Uploading training data through the API is a three-step process that includes obtaining a signed URL, uploading your file to the signed URL, and registering the file under your account.

  1. Get a Signed URL

    This request generates a signed URL and filename for file upload. You will need your API key to authenticate the request.

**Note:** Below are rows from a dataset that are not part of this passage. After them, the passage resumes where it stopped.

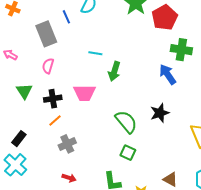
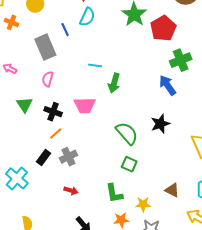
green cross: (181, 50) -> (181, 60), turned -30
black cross: (53, 99) -> (53, 112), turned 30
black rectangle: (19, 139) -> (43, 157), moved

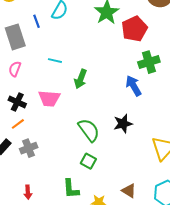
cyan line: (95, 65) -> (55, 61), moved
red arrow: (71, 191) -> (28, 192), moved, turned 64

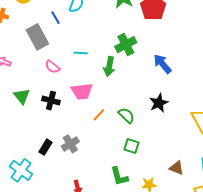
green cross: (149, 62) -> (126, 45), moved
pink semicircle: (15, 69) -> (52, 67), moved, turned -63
orange line: (18, 124) -> (99, 115), moved
green semicircle: (89, 130) -> (126, 115), size x0.7

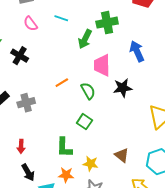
pink trapezoid: (82, 91) -> (102, 65), moved, turned 80

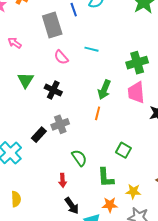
green cross: (107, 23) -> (137, 63), moved
green arrow: (85, 39) -> (104, 90), moved
orange line: (62, 83) -> (98, 113), turned -40
green semicircle: (88, 91) -> (79, 158), moved
gray cross: (26, 103) -> (60, 124), moved

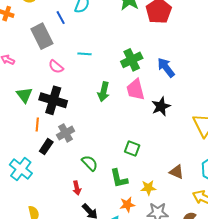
black cross: (53, 90) -> (53, 100), size x1.5
orange line: (98, 113) -> (37, 125), moved

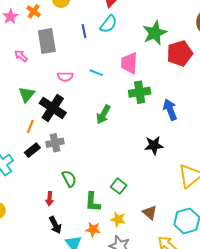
gray rectangle: (42, 36) -> (47, 41), moved
pink semicircle: (56, 67) -> (65, 77), turned -56
pink trapezoid: (136, 90) -> (129, 63), moved
green square: (132, 149) -> (119, 186), moved

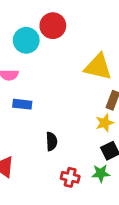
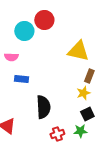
black semicircle: (51, 141) -> (43, 107), size x1.6
red cross: (70, 177) -> (57, 134), turned -32

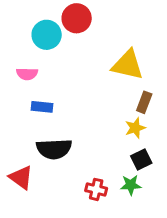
black semicircle: (43, 107) -> (54, 149), moved, turned 90
red cross: (57, 134) -> (96, 189), turned 32

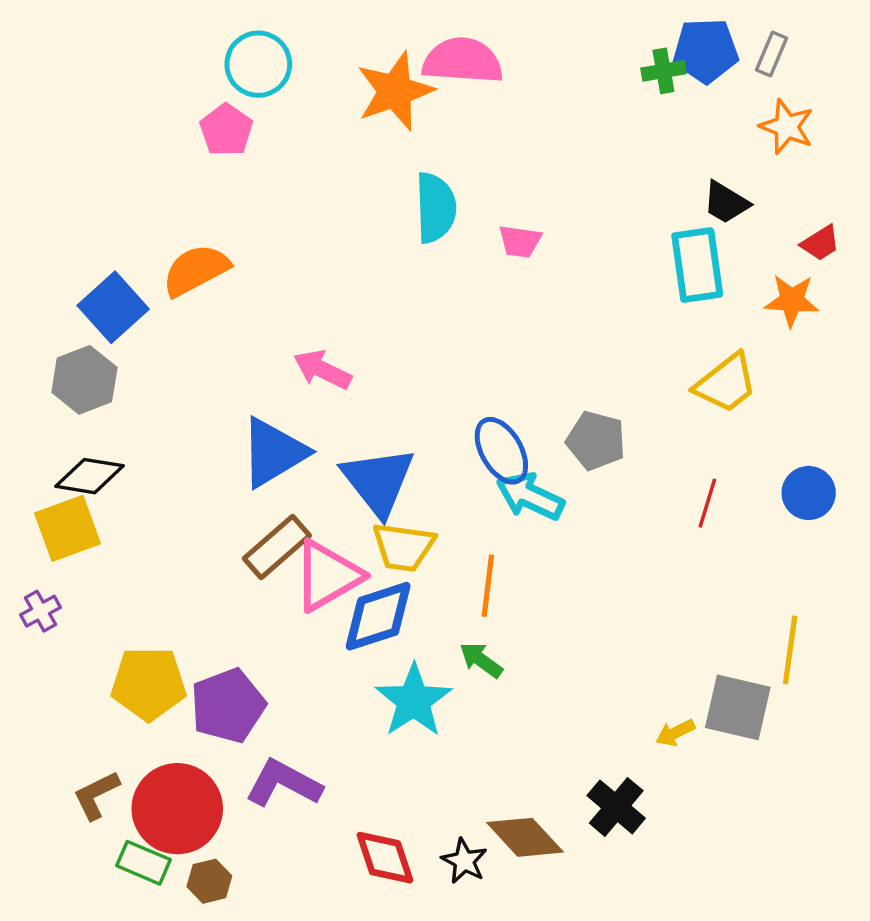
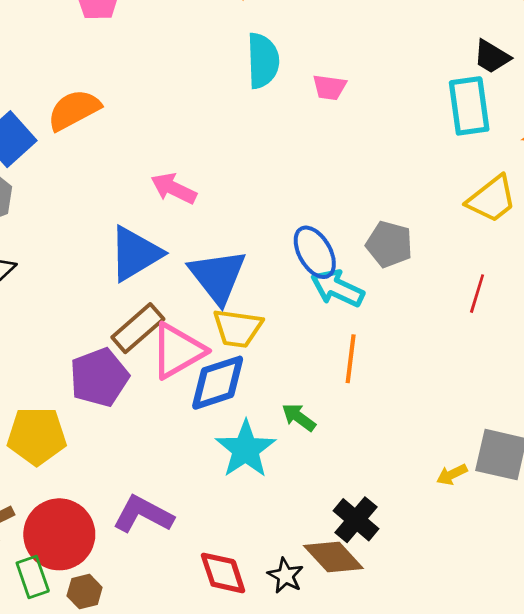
orange line: (488, 586) -> (351, 359), moved
purple pentagon: (228, 706) -> (99, 377), moved
black cross: (616, 807) -> (356, 520), moved
green rectangle: (143, 863) -> (33, 577), turned 48

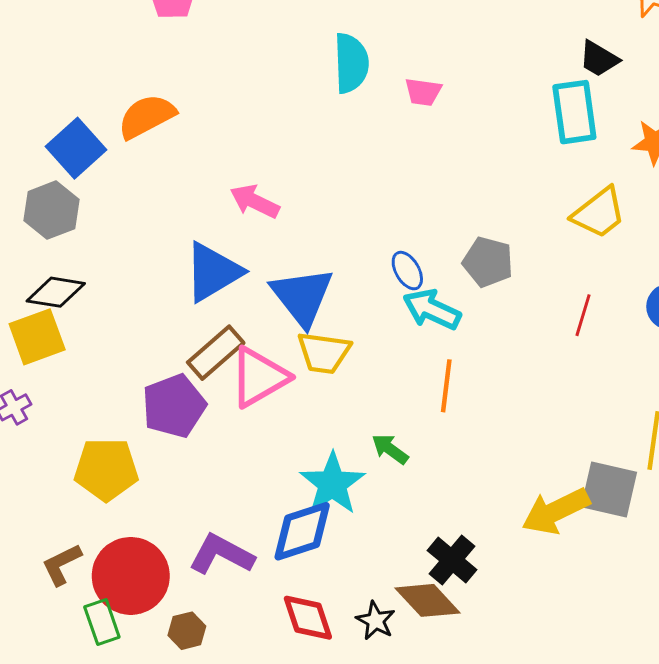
blue ellipse: (315, 252) -> (407, 271), size x0.7
blue diamond: (218, 383) -> (302, 531), moved
yellow arrow: (452, 474) -> (556, 511), size x2.0
brown hexagon: (85, 592) -> (187, 631), moved

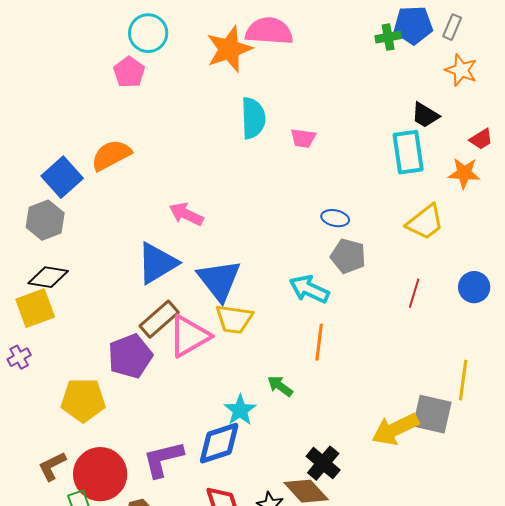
blue ellipse: (407, 271) -> (335, 218), moved, turned -48
cyan star: (332, 484) -> (240, 410), size x0.7
purple L-shape: (221, 554) -> (163, 459), turned -42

    curl -X GET "https://api.genai.hyperstack.cloud/tailor/v1/generate_signed_url" \
    -H "X-API-KEY: API_KEY"

    To authenticate your request, make sure to include your AI Studio API key by replacing API_KEY with your key. To learn how to generate one, click here.

    Response:

    {
    "filename": "b24f7b35-ab20-4a62-8f34-4bb6550a9f58",
    "signedUrl": "https://ca1-dev.s3.nexgencloud.io/prod-tailor-logs-ca1/b24f7b34-ab20-4a62-8f35-4bb6550a9f58?X-Amz-Algorithm=AWS4-HMAC-SHA256&X-Amz-Credential=X7C8YRB1Z2QJTBRY1IPF%2F20250528%2Fca1%2Fs3%2Faws4_request&X-Amz-Date=20250528K162709Z&X-Amz-Expires=3600&X-Amz-SignedHeaders=content-type%3Bhost&X-Amz-Signature=aba1218d754a517badc54e77dea28ca86aebad50a596adedfa9369ca16c62792"
    }
  2. Upload File to Signed URL

    Use the signedUrl returned from the previous step to upload your .jsonl file.

    Replace the following variables before running the command:

    • signedUrl: The value of the signedUrl field returned from the generate_signed_url API response.
    • YOUR_FILE_NAME.jsonl: The name of your local .jsonl data file, including its path.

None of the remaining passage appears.